• [Assignment] The answer must consist of the records below, repeated exactly.
______________________________
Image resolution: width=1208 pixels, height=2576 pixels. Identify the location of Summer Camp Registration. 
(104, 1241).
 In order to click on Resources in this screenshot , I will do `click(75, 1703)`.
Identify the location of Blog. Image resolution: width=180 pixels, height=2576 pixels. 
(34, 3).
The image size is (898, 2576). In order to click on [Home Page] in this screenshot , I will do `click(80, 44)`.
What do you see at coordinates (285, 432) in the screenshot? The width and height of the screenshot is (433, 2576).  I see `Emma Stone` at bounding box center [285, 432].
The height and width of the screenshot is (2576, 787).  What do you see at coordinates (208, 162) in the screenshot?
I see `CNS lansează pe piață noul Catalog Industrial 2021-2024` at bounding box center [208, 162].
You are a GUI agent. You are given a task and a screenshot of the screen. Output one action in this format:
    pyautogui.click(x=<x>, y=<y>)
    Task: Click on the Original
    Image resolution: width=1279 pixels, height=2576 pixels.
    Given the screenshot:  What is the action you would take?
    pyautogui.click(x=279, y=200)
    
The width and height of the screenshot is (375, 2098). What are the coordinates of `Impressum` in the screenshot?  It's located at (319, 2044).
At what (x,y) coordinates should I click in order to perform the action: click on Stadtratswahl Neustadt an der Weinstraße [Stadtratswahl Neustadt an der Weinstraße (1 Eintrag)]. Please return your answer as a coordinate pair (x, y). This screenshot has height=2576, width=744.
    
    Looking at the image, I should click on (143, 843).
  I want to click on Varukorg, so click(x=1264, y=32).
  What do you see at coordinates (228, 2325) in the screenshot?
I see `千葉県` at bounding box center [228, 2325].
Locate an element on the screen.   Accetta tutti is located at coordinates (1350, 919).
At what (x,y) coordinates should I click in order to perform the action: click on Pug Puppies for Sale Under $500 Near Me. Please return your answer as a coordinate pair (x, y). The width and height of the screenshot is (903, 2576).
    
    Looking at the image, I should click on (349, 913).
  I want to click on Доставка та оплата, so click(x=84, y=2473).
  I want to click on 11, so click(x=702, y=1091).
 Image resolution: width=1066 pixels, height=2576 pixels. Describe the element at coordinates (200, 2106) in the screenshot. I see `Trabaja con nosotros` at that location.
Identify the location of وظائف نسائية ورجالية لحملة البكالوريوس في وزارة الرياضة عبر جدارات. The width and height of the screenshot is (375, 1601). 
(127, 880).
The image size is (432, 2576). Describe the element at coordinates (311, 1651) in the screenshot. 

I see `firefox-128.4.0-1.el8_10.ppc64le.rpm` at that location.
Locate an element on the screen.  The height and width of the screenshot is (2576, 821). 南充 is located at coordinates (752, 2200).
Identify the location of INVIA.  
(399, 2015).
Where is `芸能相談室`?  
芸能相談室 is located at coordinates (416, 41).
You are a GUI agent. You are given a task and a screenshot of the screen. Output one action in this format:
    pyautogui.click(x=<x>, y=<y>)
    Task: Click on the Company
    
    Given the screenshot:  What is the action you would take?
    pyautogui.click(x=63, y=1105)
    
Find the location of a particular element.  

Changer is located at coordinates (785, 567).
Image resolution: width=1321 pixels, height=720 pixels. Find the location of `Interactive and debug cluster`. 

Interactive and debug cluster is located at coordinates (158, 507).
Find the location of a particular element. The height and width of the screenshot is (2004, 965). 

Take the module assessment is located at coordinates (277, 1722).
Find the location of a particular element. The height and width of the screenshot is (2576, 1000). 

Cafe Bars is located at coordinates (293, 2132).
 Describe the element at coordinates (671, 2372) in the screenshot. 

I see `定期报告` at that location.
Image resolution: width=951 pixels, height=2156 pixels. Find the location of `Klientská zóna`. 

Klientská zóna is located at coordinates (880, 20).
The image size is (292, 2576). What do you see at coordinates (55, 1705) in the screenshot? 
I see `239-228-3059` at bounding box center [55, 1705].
______________________________
• [Result of this task]
Image resolution: width=1208 pixels, height=2576 pixels. Identify the location of Summer Camp Registration. 
(104, 1241).
 In order to click on Resources in this screenshot , I will do `click(75, 1703)`.
Identify the location of Blog. Image resolution: width=180 pixels, height=2576 pixels. 
(34, 3).
The image size is (898, 2576). In order to click on [Home Page] in this screenshot , I will do `click(80, 44)`.
What do you see at coordinates (285, 432) in the screenshot? The width and height of the screenshot is (433, 2576).  I see `Emma Stone` at bounding box center [285, 432].
The height and width of the screenshot is (2576, 787).  What do you see at coordinates (208, 162) in the screenshot?
I see `CNS lansează pe piață noul Catalog Industrial 2021-2024` at bounding box center [208, 162].
You are a GUI agent. You are given a task and a screenshot of the screen. Output one action in this format:
    pyautogui.click(x=<x>, y=<y>)
    Task: Click on the Original
    Image resolution: width=1279 pixels, height=2576 pixels.
    Given the screenshot:  What is the action you would take?
    pyautogui.click(x=279, y=200)
    
The width and height of the screenshot is (375, 2098). What are the coordinates of `Impressum` in the screenshot?  It's located at (319, 2044).
At what (x,y) coordinates should I click in order to perform the action: click on Stadtratswahl Neustadt an der Weinstraße [Stadtratswahl Neustadt an der Weinstraße (1 Eintrag)]. Please return your answer as a coordinate pair (x, y). This screenshot has height=2576, width=744.
    
    Looking at the image, I should click on (143, 843).
  I want to click on Varukorg, so click(x=1264, y=32).
  What do you see at coordinates (228, 2325) in the screenshot?
I see `千葉県` at bounding box center [228, 2325].
Locate an element on the screen.   Accetta tutti is located at coordinates (1350, 919).
At what (x,y) coordinates should I click in order to perform the action: click on Pug Puppies for Sale Under $500 Near Me. Please return your answer as a coordinate pair (x, y). The width and height of the screenshot is (903, 2576).
    
    Looking at the image, I should click on (349, 913).
  I want to click on Доставка та оплата, so click(x=84, y=2473).
  I want to click on 11, so click(x=702, y=1091).
 Image resolution: width=1066 pixels, height=2576 pixels. Describe the element at coordinates (200, 2106) in the screenshot. I see `Trabaja con nosotros` at that location.
Identify the location of وظائف نسائية ورجالية لحملة البكالوريوس في وزارة الرياضة عبر جدارات. The width and height of the screenshot is (375, 1601). 
(127, 880).
The image size is (432, 2576). Describe the element at coordinates (311, 1651) in the screenshot. 

I see `firefox-128.4.0-1.el8_10.ppc64le.rpm` at that location.
Locate an element on the screen.  The height and width of the screenshot is (2576, 821). 南充 is located at coordinates (752, 2200).
Identify the location of INVIA.  
(399, 2015).
Where is `芸能相談室`?  
芸能相談室 is located at coordinates (416, 41).
You are a GUI agent. You are given a task and a screenshot of the screen. Output one action in this format:
    pyautogui.click(x=<x>, y=<y>)
    Task: Click on the Company
    
    Given the screenshot:  What is the action you would take?
    pyautogui.click(x=63, y=1105)
    
Find the location of a particular element.  

Changer is located at coordinates (785, 567).
Image resolution: width=1321 pixels, height=720 pixels. Find the location of `Interactive and debug cluster`. 

Interactive and debug cluster is located at coordinates (158, 507).
Find the location of a particular element. The height and width of the screenshot is (2004, 965). 

Take the module assessment is located at coordinates (277, 1722).
Find the location of a particular element. The height and width of the screenshot is (2576, 1000). 

Cafe Bars is located at coordinates (293, 2132).
 Describe the element at coordinates (671, 2372) in the screenshot. 

I see `定期报告` at that location.
Image resolution: width=951 pixels, height=2156 pixels. Find the location of `Klientská zóna`. 

Klientská zóna is located at coordinates (880, 20).
The image size is (292, 2576). What do you see at coordinates (55, 1705) in the screenshot? 
I see `239-228-3059` at bounding box center [55, 1705].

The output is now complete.